Under the theme “More Women in Internet Governance: What is the Internet we want?”, the first edition of the IGFem Panama – Online was held in May.
The initiative was organized by the Internet Society Panama Chapter, the Panamanian Institute on Law and New Technologies (IPANDETEC) and the Internet Society Women SIG; with the support of Agiles Panama and Women in Agile, sponsored by the Authority for Government Innovation (AIG), NIC Panama and the Internet Addresses Registry for Latin America and Caribbean (LACNIC).
The IGFem Panama offered two online activities, both with great acceptance and participation from the public: a dialogue with Candy Rodriguez (Acoso.Online) on “Gender Violence Online and Pandemic – what you should know in times of lockdown”; and a panel of experts from civil society, the public and private sectors titled “What is the Internet we want”, featuring Jenifer López (NIC Panama), Yaniselli Jaén (Women in Agile), Silvia Batista (CSIRT Panama) and Jimena Londoño (Women in Agile).
We interviewed Jenifer Lopez, one of the speakers on the panel, to find out more about the initiative. Jenifer is the manager of NIC Panama, one of the sponsoring organizations of the IGFem Panama and member of LACTLD.
—How did the IGFem Panama come about and what are its key objectives?
—The IGFem was created by and for women as a forum for learning, sharing and discussing how women can develop and be safe on the Internet and in the digital ecosystem. The main objective is that more women come together to share their experiences and promote leadership not only in technology but also in any other field, thus encouraging the creation and expansion of supportive networks.
—How was the planning process?
—The process began in December, as the event was to take place on March 19. It was originally designed to be a face-to-face event, aimed mainly at students, journalists, members of civil society organizations, activists, government and private sector representatives. After modifications due to the pandemic, it was decided to hold the online events instead.
—Why is it important to promote women’s participation in Internet governance processes?
—Currently, there is considerable male predominance in technical fields. Encouraging diversity in these forums is important because it allows girls to realize that they can also be interested in technical careers and become the women who lead positions within the technological field, thus helping to close the gender gap. This can only be achieved by encouraging greater participation of women in all aspects of Internet development.
—What do you see as the main challenges and opportunities for women interested in participating in governance processes?

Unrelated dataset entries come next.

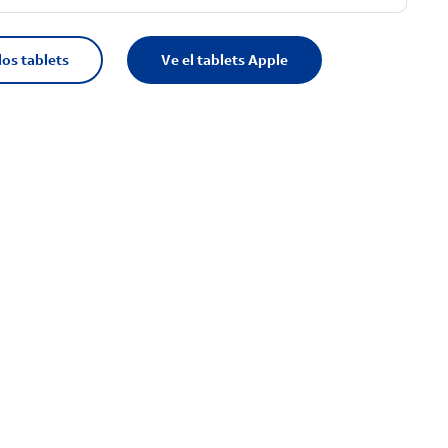
los tablets
Ve el tablets Apple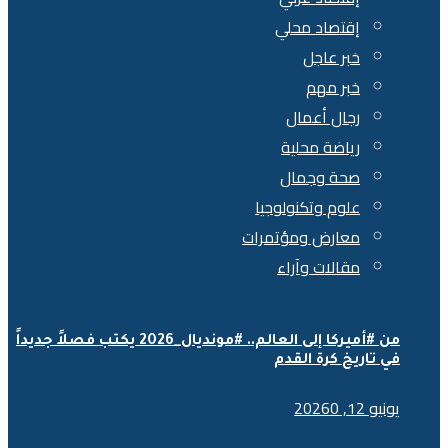
إقتصاد محلي
خبر عاجل
خبر مهم
رجال أعمال
رياضة محلية
صحة وجمال
علوم وتكنولوجيا
معارض ومؤتمرات
مقالات وآراء
من #أميركا إلى العالم.. #مونديال_2026 يكتب فصلاً جديداً
في تاريخ كرة القدم
يونيو 12, 2026
0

—I think the main challenge is to ensure that we are perceived as equally capable as men and that this imaginary line between what a man can do and what a woman can do disappears. This is achieved by empowering and training more women, giving value to their voice and opinions and encouraging them to participate, without the fear of being ignored. If we as women lack training in technology, it will be more difficult for us to be recognized in the arenas where Internet governance is discussed and developed. There are many opportunities. By achieving greater involvement of women in governance processes, we will improve our position in the strategic scenarios needed to participate directly in the development of the Internet. In this vein, it is important to preach by example, not let ourselves be defeated by the challenges posed by technological developments and support gender parity initiatives that promote the participation of more women in STEM careers.
—How do you see the participation of women in Internet governance forums in Panama and in the Latin American and Caribbean region?
—The participation of women in these forums is lower when compared to the participation of men. However, I have noticed that it is gradually increasing. In the forums and debates, we are now seeing more women as speakers than before, revealing the success stories of those women who have managed to break through in this field.
—Do you have any additional comments?
—I would like to make a call for action and participation of women in governance processes. We must tackle the difficulties −including women’s unequal and almost exclusive responsibility for household work, imposed by gender roles and by custom− as well as gender-based violence. Supporting initiatives such as IGFem, aimed at creating safe spaces that promote women’s participation, is essential. Furthermore, it is necessary that we not only recognize the equality of both genders in the different areas of development, but that we use the differences as a basis in the joint effort to remove the barriers imposed by tradition.